Кажется, он стал человеком, совсем человеком, решил Коркоран. Ворчит, печалится, жалеет и даже думает о будущем с тревогой, причем не о собственном будущем, но о чужом. А это, быть может, прекраснейшее из человеческих качеств…
— Если бы я сейчас исчез, — сказал Зибель, — а потом явился бы к ней в более… гм… подходящем обличье… Сейчас легко исчезнуть, случай уж больно удачный, так как задание у нас опасное… Как ты считаешь, Пол?
Коркоран приподнялся на локте.
— Ты это брось! Это что за шутки? Ты что задумал, Клаус?
— Собственно, ничего.
Зибель отвернулся и как бы пропал, расторгнув зыбкую ментальную связь, соединившую их на несколько мгновений. Мысли Коркорана будто сами собой двинулись в другую сторону. Теперь, слушая, как шелестят и рокочут голоса Вселенной, он размышлял о предстоящих действиях, обдумывал их стратегические цели и план, которым нужно руководствоваться. Планов было три. Первый, составленный Врбой и штабом флота, предполагал, что Коркоран облетит планету и попытается нащупать точки первого удара. Не города, которых у противника не имелось, а пункты контроля, связи и управления, жизненно важные производства, оборонительные рубежи, астродромы и орбитальные базы. Выполнив это, он должен был отправить информзонд, а дальше, если трофейный модуль не вызовет подозрений, сесть на грунт и действовать по собственному усмотрению. Из этой расплывчатой формулировки вытекал второй, более конкретный план, составленный им лично: взять пленника и добраться с ним до «Коммодора Литвина». Тхо, даже высшей касты, в пленные не годились: помнилось Коркорану, что милая тетушка Йо знала очень немногое о своей планете. Он полагал, что, опустившись на астродроме, сможет найти офицера космической службы, помощника Стратега или другое осведомленное лицо, которое последует за ним. Доводы были убедительны: парализующий газ и разрядник. В крайнем случае — боевая акция с участием роботов.

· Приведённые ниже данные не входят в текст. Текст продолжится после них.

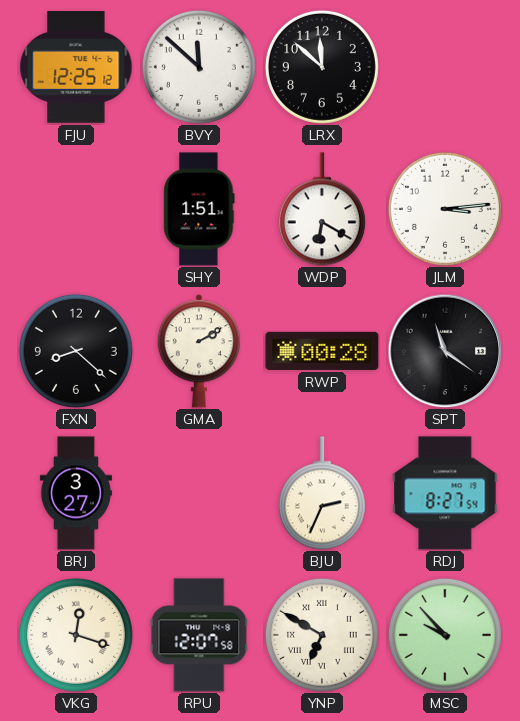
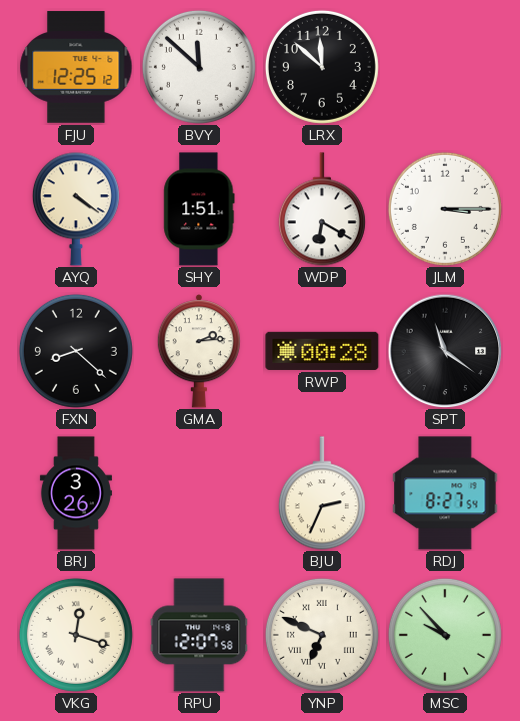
AYQ: none -> 4:21
JLM: 3:14 -> 3:15
GMA: 2:10 -> 2:14
BRJ: 3:27 -> 3:26
YNP: 6:50 -> 6:49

Конечно, в этих планах существовали недостатки, как обычно бывает при малой осведомленности о противнике. Данные о системе защиты и общей ситуации полагалось собрать с помощью радиоперехвата, по эфир молчал, и значит, все сведется к визуальным наблюдениям. Уточнить их, передвигаясь в модуле, нереально — модуль служил неплохой маскировкой, но летать в нем долгое время Коркоран бы не смог, а в стычке проиграл бы пилотам фаата. Не исключалась неудача и при поиске осведомленных лиц, которые мундиров не носили и не отличались от соплеменников гражданской ориентации. Тут Коркоран полагался на ментальное зондирование, что тоже было палкой о двух концах — с тем же успехом могли прозондировать и его, особенно если наткнешься на Держателя.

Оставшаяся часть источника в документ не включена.